Insight By CA Technologies

The three As of modernizing agency systems: Agile, APIs, automation

Otto Berkes, the chief technology officer for CA Technologies, said to modernize its technology and deliver that digital transformation, agencies need speed to...

Otto Berkes, the chief technology officer for CA Technologies, said to modernize its technology and deliver that digital transformation, agencies need speed to delivery.

Shape

The Evolving Need to Modernize

You really have to take a true outcome based approach and understand the business value of investment you will undertake.

Shape

The Agile Development World

The pillars that I think are important to keep at the top of everyone’s minds are to move to more agile approaches and breaking down siloes, increasing customer focus, increasing automation to reduce the number of dollars going to maintain legacy systems, and trust and security are foundational.

The growth and acceptance of agile or dev/ops to develop software and tools across agencies is both surprising and welcome.

Bloomberg Government found in 2017 that spending on agile services increased to $368 million in fiscal 2016 from $242 million in 2015 among the 40 biggest contract vehicles.

And we’ve seen agencies such as the Transportation Security Administration, which plans to transform more than 70 applications into a modern architecture through agile, or the Food and Drug Administration, which is moving one step further than agile and by moving to a micro-services architecture, dev/ops or iterative development is catching on quickly.

Within a microservices architecture, organizations build apps that are independently deployable, easy to replace, often times organized around specific capabilities, can be implemented using different programming languages and build using automated processes.

All of these efforts are helping agencies meet the goals of the Trump administration’s IT modernization initiative.
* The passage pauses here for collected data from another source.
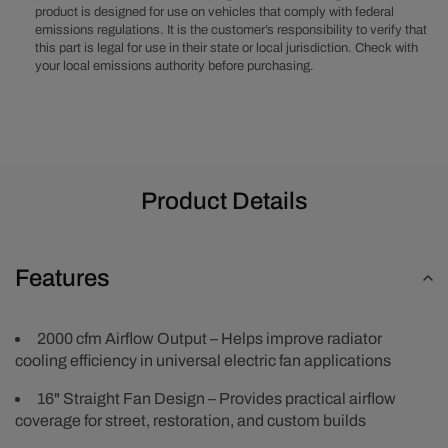
product is designed for use on vehicles that comply with federal
Cooling
Cooling
emissions regulations. It is the customer’s responsibility to verify that
Fan
Fan
this part is legal for use in their state or local jurisdiction. Check with
your local emissions authority before purchasing.
Product Details
Features
2000 cfm Airflow Output – Helps improve radiator
cooling efficiency in universal electric fan applications
16" Straight Fan Design – Provides practical airflow
coverage for street, restoration, and custom builds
But there is still a lot of work that needs to be done.

One big challenge in all of this move to agile is agencies tend to take a one-off approach with contracting as every agency still is figuring out what agile means for them and how to incorporate it into their acquisition processes.
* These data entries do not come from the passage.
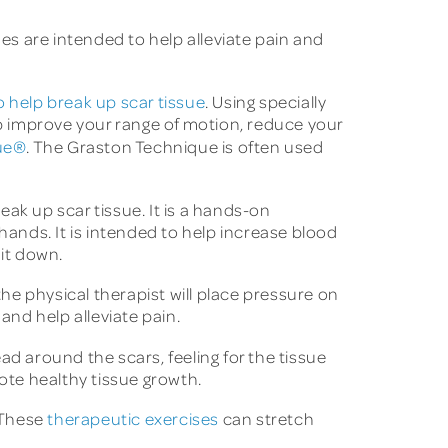
ues are intended to help alleviate pain and
 help break up scar tissue
. Using specially
lp improve your range of motion, reduce your
ue®
. The Graston Technique is often used
eak up scar tissue. It is a hands-on
hands. It is intended to help increase blood
 it down.
e physical therapist will place pressure on
and help alleviate pain.
ad around the scars, feeling for the tissue
te healthy tissue growth.
 These
therapeutic exercises
can stretch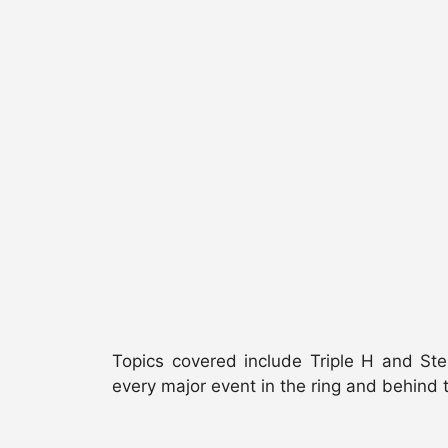
Topics covered include Triple H and St
every major event in the ring and behind 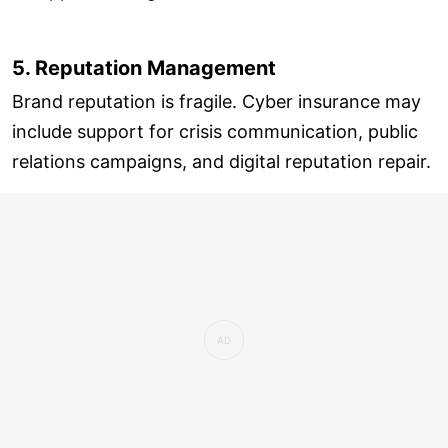
5. Reputation Management
Brand reputation is fragile. Cyber insurance may
include support for crisis communication, public
relations campaigns, and digital reputation repair.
Otto Berkes, the chief technology officer for CA Technologies, said to modernize its technology and deliver that digital transformation, agencies need speed to delivery, which is what agile provides.

“You really have to take a true outcome based approach and understand the business value of investment you will undertake,” Berkes said on the discussion “Modern Software Factory for Government IT Modernization” sponsored by CA Technologies. “It’s important not to simply pursue technology because it’s in fashion, but look at the end-to-end system, the architecture what you are delivering and make a value-based decision.”
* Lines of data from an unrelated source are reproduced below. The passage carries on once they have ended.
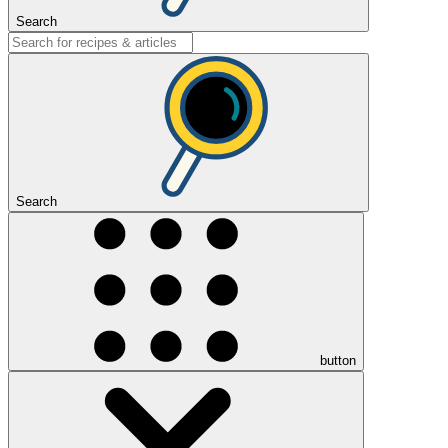
Search
Search
button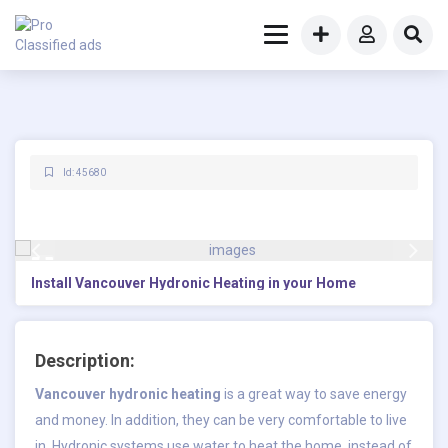
Id: 45680
Install Vancouver Hydronic Heating in your Home
Description:
Vancouver hydronic heating
is a great way to save energy
and money. In addition, they can be very comfortable to live
in. Hydronic systems use water to heat the home, instead of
Berkes, who wrote a book about digital transformation called Digitally Remastered, said because agile breaks projects into bite-sized chunks, agencies can constantly deliver new value at a high velocity.

“Agile is heavily customer centric, delivers functionality and measures impact and takes data and turns it into feedback loop,” he said.

He said two private sector examples highlight the potential value of moving to agile—Williams-Sonoma moved to agile and went from one major release a year with minor updates to releases every three week. At PayPal, Berkes said before moving to agile, the company went from rolling out new three new capabilities over 18 months to completing 58 new capabilities in the next six months.

Berkes said one important key to having success with agile and digital transformation is for agencies to know where they are starting.

“Step one is knowing your inventory of hardware and software. Step two is choosing carefully the things you are going to change in a sequenced way,” he said.

Berkes said agencies have a huge opportunity with the Modernizing Government Technology (MGT) Act and the associated $100 million governmentwide Technology Modernization Fund and agency-specific working capital funds.

“There will be some low-hanging fruit where you can have some small projects with real near-term impacts. There will be some projects that will be multi-year projects that will require multi-year focus and multi-year investments,” he said. “The pillars that I think are important to keep at the top of everyone’s minds are to move to more agile approaches and breaking down siloes, increasing customer focus, increasing automation to reduce the number of dollars going to maintain legacy systems, and trust and security are foundational.”

Berkes added agencies also have a real opportunity to create the feedback loop with customers to better understand the value of the services and where it can be improved.

Along with agile, agencies should develop and use application programming interfaces (APIs) to help create a conduit for information to flow from government to citizen.

A web API is for any system to exchange information with another over the Internet.  Berkes said web APIs flatten the way systems can be connected together.

“You can take an older system, whether COBOL or mainframe, it doesn’t matter what the underlying technology or programming language it uses, and put a modern API interface on top of that and continue to use the value of that system in a completely, modern flexible way,” he said. “It can service hidden or trapped value that would otherwise be written off as a legacy system.”

Berkes added agencies need to ensure they have API management to ensure they are both protecting the data as well as controlling the flow of information to the right systems.